Recombination processes acting on tandem arrays are suggested here to have probable intrinsic biases, producing an expected net decrease in array size following each event, in contrast to previous models which assume no net change in array size. We examine the implications of this by modeling copy number dynamics in a tandem array under the joint interactions of sister-strand unequal crossing over (rate gamma per generation per copy) and intrastrand recombination resulting in deletion (rate epsilon per generation per copy).
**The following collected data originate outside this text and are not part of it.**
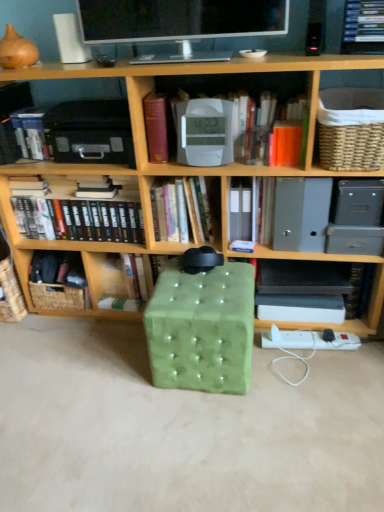 Question: Is green velvet ottoman at center bigger than hardcover book at center, which ranks as the 3th book in left-to-right order?

Choices:
 (A) yes
 (B) no

Answer: (A)

Question: Is green velvet ottoman at center oriented away from hardcover book at center, which ranks as the 3th book in left-to-right order?

Choices:
 (A) yes
 (B) no

Answer: (B)

Question: Is green velvet ottoman at center placed right next to hardcover book at center, which is the 4th book from right to left?

Choices:
 (A) yes
 (B) no

Answer: (B)

Question: Is green velvet ottoman at center at the right side of hardcover book at center, which ranks as the 3th book in left-to-right order?

Choices:
 (A) yes
 (B) no

Answer: (A)

Question: From the image's perspective, is green velvet ottoman at center beneath hardcover book at center, which is the 4th book from right to left?

Choices:
 (A) no
 (B) yes

Answer: (B)

Question: Is matte black monitor at upper center situated inside woven brown basket at lower left, the second basket in the right-to-left sequence, or outside?

Choices:
 (A) outside
 (B) inside

Answer: (A)

Question: Would you say matte black monitor at upper center is to the left or to the right of woven brown basket at lower left, which ranks as the second basket in top-to-bottom order, in the picture?

Choices:
 (A) left
 (B) right

Answer: (B)

Question: From their relative heights in the image, would you say matte black monitor at upper center is taller or shorter than woven brown basket at lower left, which ranks as the second basket in top-to-bottom order?

Choices:
 (A) tall
 (B) short

Answer: (A)

Question: Looking at the image, does matte black monitor at upper center seem bigger or smaller compared to woven brown basket at lower left, positioned as the 1th basket in back-to-front order?

Choices:
 (A) big
 (B) small

Answer: (A)

Question: Relative to matte black monitor at upper center, is hardcover books at center, positioned as the fifth book in right-to-left order, in front or behind?

Choices:
 (A) front
 (B) behind

Answer: (B)

Question: Considering the positions of hardcover books at center, positioned as the fifth book in right-to-left order, and matte black monitor at upper center in the image, is hardcover books at center, positioned as the fifth book in right-to-left order, wider or thinner than matte black monitor at upper center?

Choices:
 (A) wide
 (B) thin

Answer: (B)

Question: Does point (34, 222) appear closer or farther from the camera than point (231, 19)?

Choices:
 (A) closer
 (B) farther

Answer: (B)

Question: From the image's perspective, is hardcover books at center, positioned as the fifth book in right-to-left order, positioned above or below matte black monitor at upper center?

Choices:
 (A) above
 (B) below

Answer: (B)

Question: In terms of width, does woven brown basket at lower left, which is the second basket in front-to-back order, look wider or thinner when compared to hardcover book at left, arranged as the 6th book when viewed from the right?

Choices:
 (A) wide
 (B) thin

Answer: (A)

Question: From a real-world perspective, is woven brown basket at lower left, the second basket in the right-to-left sequence, above or below hardcover book at left, which is the 1th book in left-to-right order?

Choices:
 (A) below
 (B) above

Answer: (A) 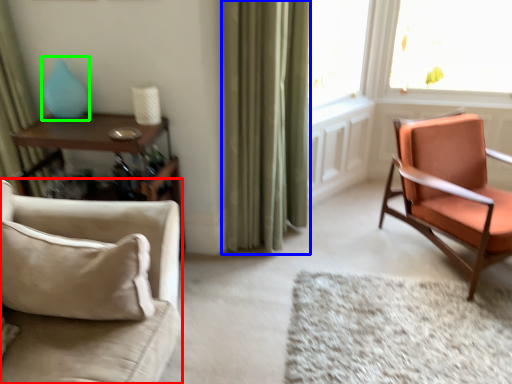 Question: Which object is positioned closest to chair (highlighted by a red box)? Select from curtain (highlighted by a blue box) and turquoise (highlighted by a green box).

Choices:
 (A) curtain
 (B) turquoise

Answer: (B) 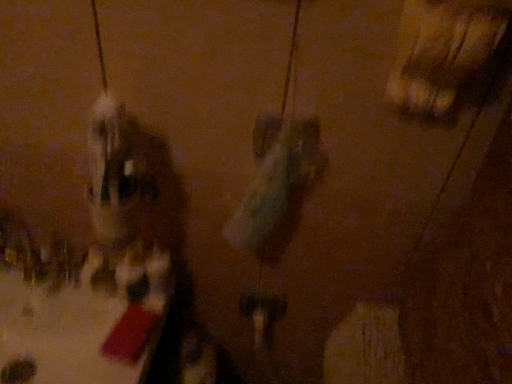 The image size is (512, 384). What do you see at coordinates (443, 50) in the screenshot?
I see `wooden chair at upper right` at bounding box center [443, 50].

Identify the location of wooden chair at upper right. The height and width of the screenshot is (384, 512). [443, 50].

Where is `wooden chair at upper right`? Image resolution: width=512 pixels, height=384 pixels. wooden chair at upper right is located at coordinates pyautogui.click(x=443, y=50). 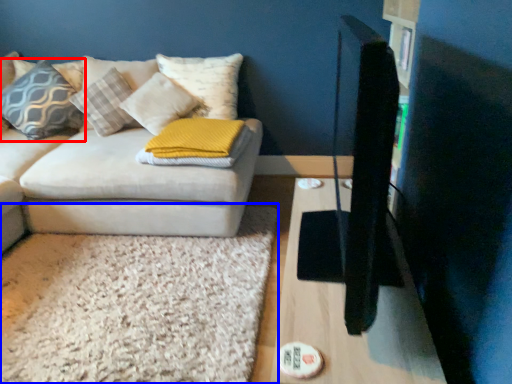 Question: Which point is further to the camera, pillow (highlighted by a red box) or mat (highlighted by a blue box)?

Choices:
 (A) pillow
 (B) mat

Answer: (A) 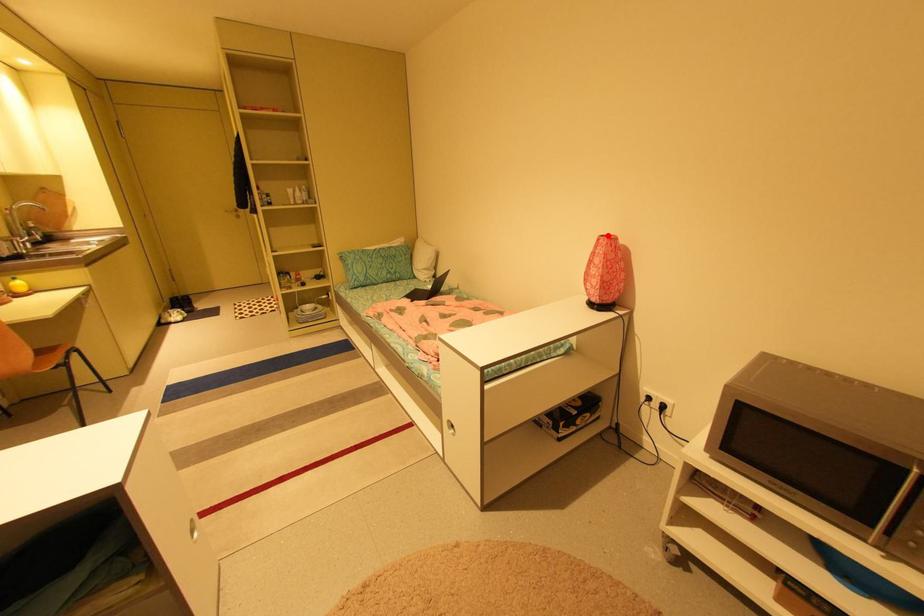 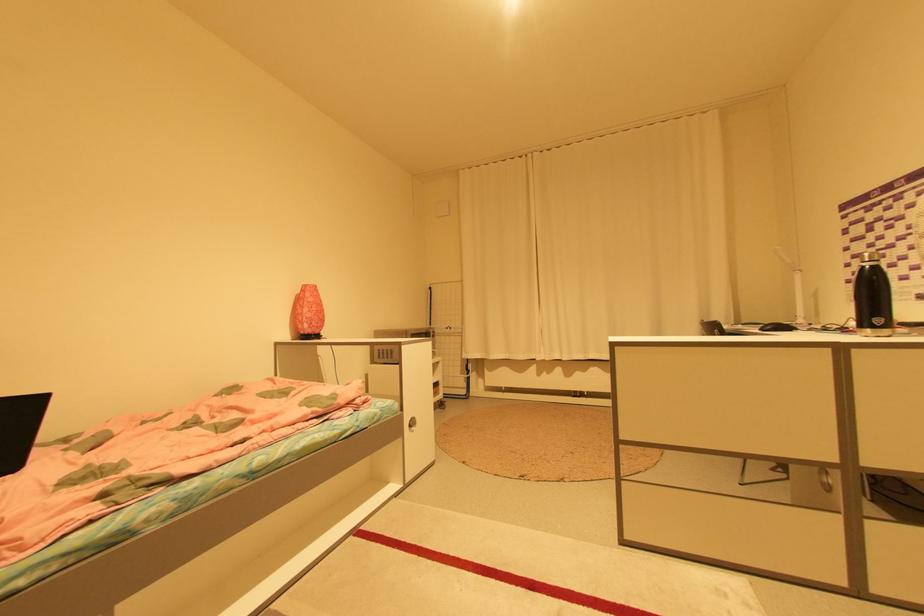 Locate, in the second image, the point that corresponds to the highlighted location in the first image.

(311, 285) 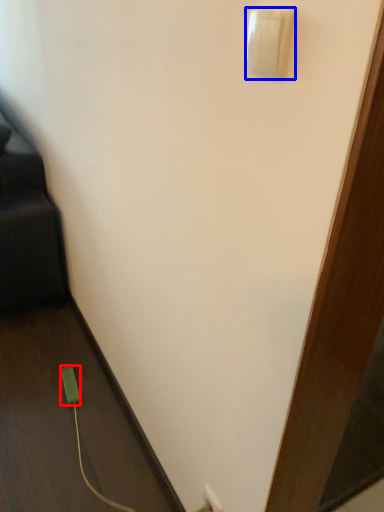 Question: Which object appears farthest to the camera in this image, power plugs and sockets (highlighted by a red box) or light switch (highlighted by a blue box)?

Choices:
 (A) power plugs and sockets
 (B) light switch

Answer: (A) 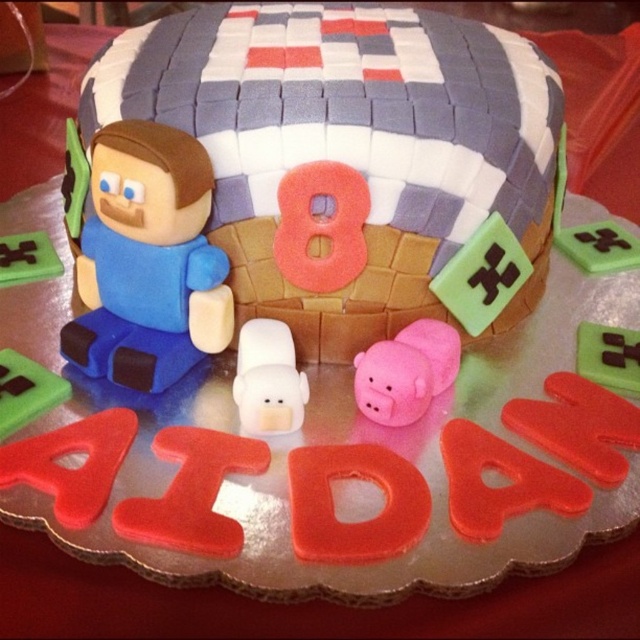 Question: Which point is farther from the camera taking this photo?

Choices:
 (A) (17, 374)
 (B) (433, 330)
 (C) (179, 276)
 (D) (392, 131)

Answer: (B)

Question: Is matte fondant cake at center closer to the viewer compared to green matte square at lower left?

Choices:
 (A) yes
 (B) no

Answer: (A)

Question: Considering the relative positions of matte fondant cake at center and green matte square at lower left in the image provided, where is matte fondant cake at center located with respect to green matte square at lower left?

Choices:
 (A) below
 (B) above

Answer: (B)

Question: Which object is the closest to the white matte pig at center?

Choices:
 (A) matte fondant cake at center
 (B) green matte square at lower left
 (C) blue fondant figure at left

Answer: (C)

Question: Is blue fondant figure at left bigger than green matte square at lower left?

Choices:
 (A) yes
 (B) no

Answer: (A)

Question: Which of the following is the closest to the observer?

Choices:
 (A) white matte pig at center
 (B) green matte square at lower left
 (C) blue fondant figure at left

Answer: (C) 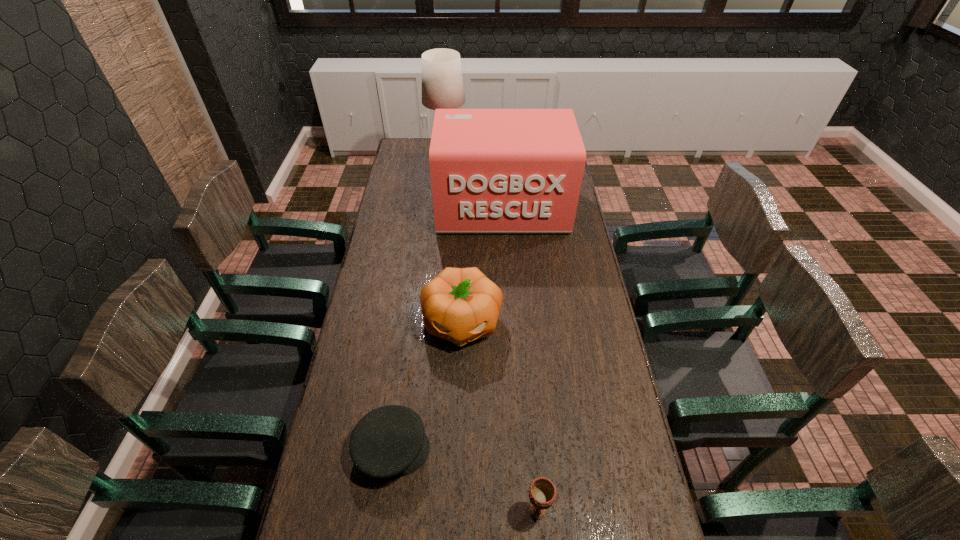 The image size is (960, 540). What are the coordinates of `object that is the third nearest to the second farthest object` in the screenshot? It's located at (389, 441).

At what (x,y) coordinates should I click in order to perform the action: click on object identified as the closest to the second tallest object. Please return your answer as a coordinate pair (x, y). The height and width of the screenshot is (540, 960). Looking at the image, I should click on (442, 83).

Find the location of a particular element. Image resolution: width=960 pixels, height=540 pixels. vacant point that satisfies the following two spatial constraints: 1. on the front-facing side of the beret; 2. on the back side of the nearest object is located at coordinates (384, 510).

At what (x,y) coordinates should I click in order to perform the action: click on free region that satisfies the following two spatial constraints: 1. on the surface of the nearest object where the text is embossed; 2. on the right side of the second farthest object. Please return your answer as a coordinate pair (x, y). The image size is (960, 540). Looking at the image, I should click on (520, 510).

Locate an element on the screen. The width and height of the screenshot is (960, 540). vacant space that satisfies the following two spatial constraints: 1. on the front side of the lamp; 2. on the front-facing side of the second nearest object is located at coordinates (418, 449).

This screenshot has height=540, width=960. I want to click on blank area in the image that satisfies the following two spatial constraints: 1. on the front-facing side of the beret; 2. on the left side of the nearest object, so click(x=384, y=510).

Identify the location of free location that satisfies the following two spatial constraints: 1. on the front-facing side of the nearest object; 2. on the right side of the shortest object. (384, 510). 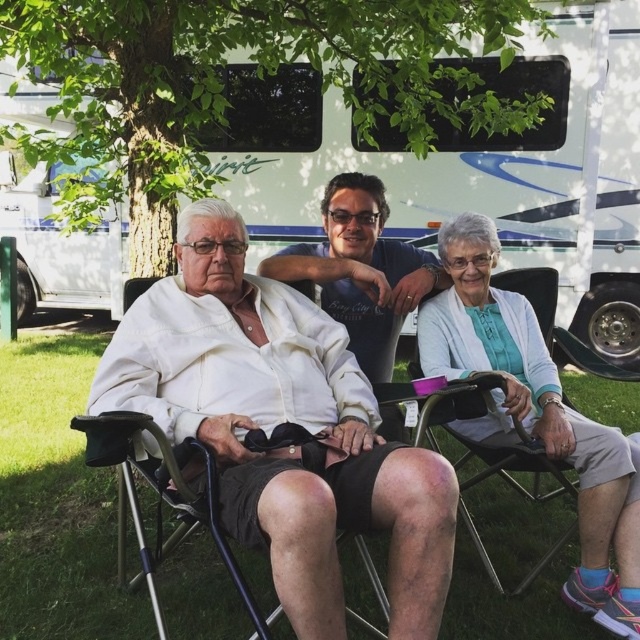 Is white textured cardigan at lower right wider than metallic folding chair at center?

Yes.

Is white textured cardigan at lower right above metallic folding chair at center?

Yes.

What do you see at coordinates (536, 413) in the screenshot? I see `white textured cardigan at lower right` at bounding box center [536, 413].

Identify the location of white textured cardigan at lower right. The image size is (640, 640). (x=536, y=413).

Is white matte shirt at center smaller than metallic folding chair at center?

Actually, white matte shirt at center might be larger than metallic folding chair at center.

Describe the element at coordinates (360, 269) in the screenshot. I see `white matte shirt at center` at that location.

Between point (396, 317) and point (152, 605), which one is positioned in front?

Point (152, 605) is more forward.

Where is `white matte shirt at center`? This screenshot has width=640, height=640. white matte shirt at center is located at coordinates (360, 269).

Can you confirm if white cotton shirt at center is wider than metallic folding chair at center?

Correct, the width of white cotton shirt at center exceeds that of metallic folding chair at center.

What do you see at coordinates (278, 422) in the screenshot?
I see `white cotton shirt at center` at bounding box center [278, 422].

The height and width of the screenshot is (640, 640). Describe the element at coordinates (278, 422) in the screenshot. I see `white cotton shirt at center` at that location.

This screenshot has height=640, width=640. In order to click on white cotton shirt at center in this screenshot , I will do `click(278, 422)`.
Assuming no gene amplification or selection, the expected mean persistence time of an array starting with z excess copies (i.e., array size z + 1) is z(1 + gamma/epsilon) recombinational events. Nontrivial equilibrium distributions of array sizes exist when gene amplification or certain forms of selection are considered. We characterize the equilibrium distribution for both a simple model of gene amplification and under the assumption that selection imposes a minimal array size, n. For the latter case, n + 1/alpha is an upper bound for mean array size under fairly general conditions, where alpha(= 2 epsilon/gamma) is the scaled deletion rate. Further, the distribution of excess copies over n is bounded above by a geometric distribution with parameter alpha/(1 + alpha). Tandem arrays are unlikely to be greatly expanded by unequal crossing over unless alpha much less than 1, implying that other mechanisms, such as gene amplification, are likely important in the evolution of large arrays. Thus unequal crossing over, by itself, is likely insufficient to account for satellite DNA.

摘要

本文提出作用于串联阵列的重组过程可能存在内在偏差,与先前假设阵列大小无净变化的模型相反,每次事件后阵列大小预计会出现净减少。我们通过对串联阵列中的拷贝数动态进行建模来研究其影响,该模型考虑了姐妹染色单体不等交换(每代每份拷贝的速率为γ)和导致缺失的链内重组(每代每份拷贝的速率为ε)的联合相互作用。假设没有基因扩增或选择,从z个额外拷贝开始(即阵列大小为z + 1)的阵列的预期平均持续时间为z(1 + γ/ε)次重组事件。当考虑基因扩增或某些形式的选择时,存在非平凡的阵列大小平衡分布。我们对基因扩增的简单模型以及选择施加最小阵列大小n的假设下的平衡分布进行了表征。对于后一种情况,在相当一般的条件下,n + 1/α是平均阵列大小的上限,其中α(= 2ε/γ)是缩放后的缺失率。此外,超过n的额外拷贝的分布以上界为参数为α/(1 + α)的几何分布。除非α远小于1,否则串联阵列不太可能通过不等交换而大幅扩展,这意味着其他机制,如基因扩增,在大型阵列的进化中可能很重要。因此,仅不等交换本身可能不足以解释卫星DNA。